Although their full mission was only known to the captain of the ship and those directly involved, there was a definite buzz among the crew that there was something so secretive, it had to be exciting.
"Where's Lt. Watts?" her husband growled, not bothering to hide his foul mood. It was bad enough that the secrecy of the mission gnawed at her husband, but having unfamiliar Bridge crew during this mission was unacceptable.
"He's ill, Sir," the unfamiliar man answered quickly, "he went to sickbay."
Captain William T. Riker sat in his captain's chair eyeing the viewscreen on the forward facing wall of his ship's Bridge. Sitting next to him as his ship's senior counselor, Deanna's Betazoid black eyes studied him carefully while he rubbed his newly re-grown beard. "Establish an orbit around the planet."
His attention shifted to his wife's face and his brows furrowed with the same thought he he'd voiced several times since this mission began. "I don't like it, Deanna," he complained, his voice rumbling as he stared at the brown and blue planet on the screen.
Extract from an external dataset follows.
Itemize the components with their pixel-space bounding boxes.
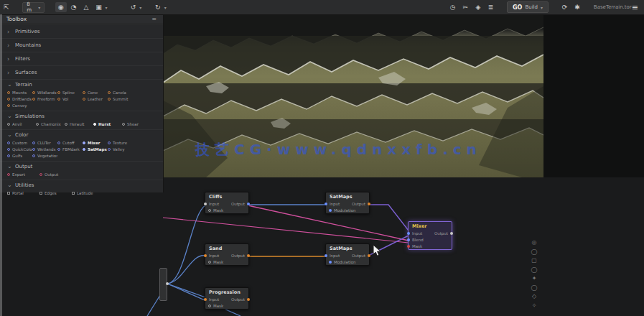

The situation was peculiar, she had to admit. Some time after refusing the Federation's last invitation for membership, Ligon II seemed to close itself off from communication with most outside planets. Now, after several years of silence, they made contact with Starfleet and requested a visit from a list of specifically named Starfleet officers.
Ligonians excelled in their use of their natural resources to provide potent cures for several diseases. When they chose isolation, those skills were sorely missed.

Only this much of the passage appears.